DIRECTIONS: Write out again each line of the material below, unchanged, from the first one to the line that holds "(TAC) yang rendah.".

Segment Open

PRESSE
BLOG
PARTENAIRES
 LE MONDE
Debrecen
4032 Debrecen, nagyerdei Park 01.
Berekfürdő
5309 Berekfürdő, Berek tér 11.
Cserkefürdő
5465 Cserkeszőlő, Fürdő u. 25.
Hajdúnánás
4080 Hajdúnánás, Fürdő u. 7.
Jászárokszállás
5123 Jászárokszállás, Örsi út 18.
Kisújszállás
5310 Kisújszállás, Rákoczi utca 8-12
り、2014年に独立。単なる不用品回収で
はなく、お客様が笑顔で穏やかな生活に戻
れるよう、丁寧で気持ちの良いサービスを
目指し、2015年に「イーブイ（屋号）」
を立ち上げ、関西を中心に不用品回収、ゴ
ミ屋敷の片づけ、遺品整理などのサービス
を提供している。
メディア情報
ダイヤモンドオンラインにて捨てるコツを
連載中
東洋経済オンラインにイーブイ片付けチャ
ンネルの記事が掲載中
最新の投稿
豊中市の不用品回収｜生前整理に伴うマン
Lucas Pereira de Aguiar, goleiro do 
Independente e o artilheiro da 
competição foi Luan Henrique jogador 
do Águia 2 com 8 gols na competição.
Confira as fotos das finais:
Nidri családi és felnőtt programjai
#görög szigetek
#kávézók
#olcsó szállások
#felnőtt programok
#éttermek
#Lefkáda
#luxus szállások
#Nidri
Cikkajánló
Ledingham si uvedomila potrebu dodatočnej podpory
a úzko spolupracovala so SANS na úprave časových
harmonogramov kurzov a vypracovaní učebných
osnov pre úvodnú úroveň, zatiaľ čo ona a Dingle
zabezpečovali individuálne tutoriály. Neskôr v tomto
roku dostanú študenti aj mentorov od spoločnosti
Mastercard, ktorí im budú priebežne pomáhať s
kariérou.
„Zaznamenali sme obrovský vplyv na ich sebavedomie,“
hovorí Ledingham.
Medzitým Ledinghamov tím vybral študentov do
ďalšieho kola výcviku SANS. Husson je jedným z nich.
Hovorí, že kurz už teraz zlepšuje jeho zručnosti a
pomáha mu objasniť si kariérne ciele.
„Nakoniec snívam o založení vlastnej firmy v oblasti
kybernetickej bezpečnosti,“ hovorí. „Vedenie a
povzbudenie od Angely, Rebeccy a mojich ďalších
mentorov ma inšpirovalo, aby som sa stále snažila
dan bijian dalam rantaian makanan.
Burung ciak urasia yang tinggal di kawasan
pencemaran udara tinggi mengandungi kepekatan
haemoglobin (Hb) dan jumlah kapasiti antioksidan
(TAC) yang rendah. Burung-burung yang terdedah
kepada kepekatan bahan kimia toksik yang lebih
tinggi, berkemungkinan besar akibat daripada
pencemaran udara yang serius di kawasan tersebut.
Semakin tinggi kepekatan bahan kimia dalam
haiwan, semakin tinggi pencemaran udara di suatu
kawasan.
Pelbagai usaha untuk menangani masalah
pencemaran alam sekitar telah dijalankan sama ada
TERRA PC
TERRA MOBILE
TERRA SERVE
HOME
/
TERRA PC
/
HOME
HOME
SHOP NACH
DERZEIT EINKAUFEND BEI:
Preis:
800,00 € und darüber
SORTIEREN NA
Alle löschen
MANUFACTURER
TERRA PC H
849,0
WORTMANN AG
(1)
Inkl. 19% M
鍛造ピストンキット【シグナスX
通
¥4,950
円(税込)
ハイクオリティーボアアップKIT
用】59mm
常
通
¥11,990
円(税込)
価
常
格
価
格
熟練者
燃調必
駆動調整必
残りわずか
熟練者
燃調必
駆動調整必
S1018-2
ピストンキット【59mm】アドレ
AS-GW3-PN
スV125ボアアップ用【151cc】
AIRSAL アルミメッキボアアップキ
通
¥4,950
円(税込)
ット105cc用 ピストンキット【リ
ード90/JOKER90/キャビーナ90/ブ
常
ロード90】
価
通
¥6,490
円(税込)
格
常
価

Segment Closed

ANSWER SPACE:
PRESSE
BLOG
PARTENAIRES
 LE MONDE
Debrecen
4032 Debrecen, nagyerdei Park 01.
Berekfürdő
5309 Berekfürdő, Berek tér 11.
Cserkefürdő
5465 Cserkeszőlő, Fürdő u. 25.
Hajdúnánás
4080 Hajdúnánás, Fürdő u. 7.
Jászárokszállás
5123 Jászárokszállás, Örsi út 18.
Kisújszállás
5310 Kisújszállás, Rákoczi utca 8-12
り、2014年に独立。単なる不用品回収で
はなく、お客様が笑顔で穏やかな生活に戻
れるよう、丁寧で気持ちの良いサービスを
目指し、2015年に「イーブイ（屋号）」
を立ち上げ、関西を中心に不用品回収、ゴ
ミ屋敷の片づけ、遺品整理などのサービス
を提供している。
メディア情報
ダイヤモンドオンラインにて捨てるコツを
連載中
東洋経済オンラインにイーブイ片付けチャ
ンネルの記事が掲載中
最新の投稿
豊中市の不用品回収｜生前整理に伴うマン
Lucas Pereira de Aguiar, goleiro do 
Independente e o artilheiro da 
competição foi Luan Henrique jogador 
do Águia 2 com 8 gols na competição.
Confira as fotos das finais:
Nidri családi és felnőtt programjai
#görög szigetek
#kávézók
#olcsó szállások
#felnőtt programok
#éttermek
#Lefkáda
#luxus szállások
#Nidri
Cikkajánló
Ledingham si uvedomila potrebu dodatočnej podpory
a úzko spolupracovala so SANS na úprave časových
harmonogramov kurzov a vypracovaní učebných
osnov pre úvodnú úroveň, zatiaľ čo ona a Dingle
zabezpečovali individuálne tutoriály. Neskôr v tomto
roku dostanú študenti aj mentorov od spoločnosti
Mastercard, ktorí im budú priebežne pomáhať s
kariérou.
„Zaznamenali sme obrovský vplyv na ich sebavedomie,“
hovorí Ledingham.
Medzitým Ledinghamov tím vybral študentov do
ďalšieho kola výcviku SANS. Husson je jedným z nich.
Hovorí, že kurz už teraz zlepšuje jeho zručnosti a
pomáha mu objasniť si kariérne ciele.
„Nakoniec snívam o založení vlastnej firmy v oblasti
kybernetickej bezpečnosti,“ hovorí. „Vedenie a
povzbudenie od Angely, Rebeccy a mojich ďalších
mentorov ma inšpirovalo, aby som sa stále snažila
dan bijian dalam rantaian makanan.
Burung ciak urasia yang tinggal di kawasan
pencemaran udara tinggi mengandungi kepekatan
haemoglobin (Hb) dan jumlah kapasiti antioksidan
(TAC) yang rendah. Burung-burung yang terdedah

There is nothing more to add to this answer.